### [TO DO]
Nothing but an exact reproduction of the records, pictures excluded, should be returned.

(Stored data entries)
════
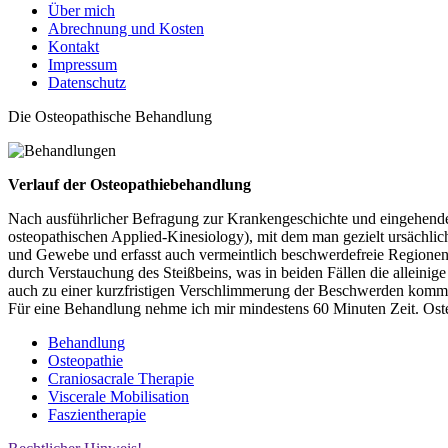
Über mich
Abrechnung und Kosten
Kontakt
Impressum
Datenschutz
Die
Osteopathische Behandlung
Verlauf der Osteopathiebehandlung
Nach ausführlicher Befragung zur Krankengeschichte und eingehender 
osteopathischen Applied-Kinesiology), mit dem man gezielt ursächlic
und Gewebe und erfasst auch vermeintlich beschwerdefreie Regionen
durch Verstauchung des Steißbeins, was in beiden Fällen die alleini
auch zu einer kurzfristigen Verschlimmerung der Beschwerden kommen
Für eine Behandlung nehme ich mir mindestens 60 Minuten Zeit. Oste
Behandlung
Osteopathie
Craniosacrale Therapie
Viscerale Mobilisation
Faszientherapie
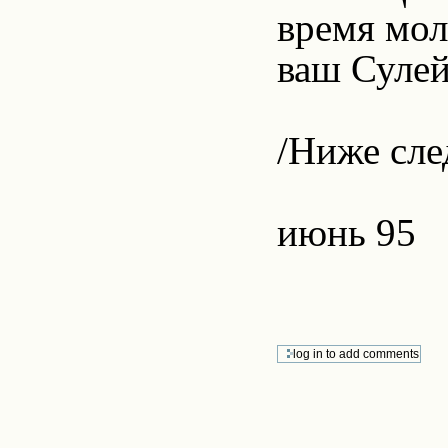
время моли
ваш Сулей
/Ниже сле
июнь 95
════
### [TASK ANSWER]
Über mich
Abrechnung und Kosten
Kontakt
Impressum
Datenschutz
Die
Osteopathische Behandlung
Verlauf der Osteopathiebehandlung
Nach ausführlicher Befragung zur Krankengeschichte und eingehender 
osteopathischen Applied-Kinesiology), mit dem man gezielt ursächlic
und Gewebe und erfasst auch vermeintlich beschwerdefreie Regionen
durch Verstauchung des Steißbeins, was in beiden Fällen die alleini
auch zu einer kurzfristigen Verschlimmerung der Beschwerden kommen
Für eine Behandlung nehme ich mir mindestens 60 Minuten Zeit. Oste
Behandlung
Osteopathie
Craniosacrale Therapie
Viscerale Mobilisation
Faszientherapie
время моли
ваш Сулей
/Ниже сле
июнь 95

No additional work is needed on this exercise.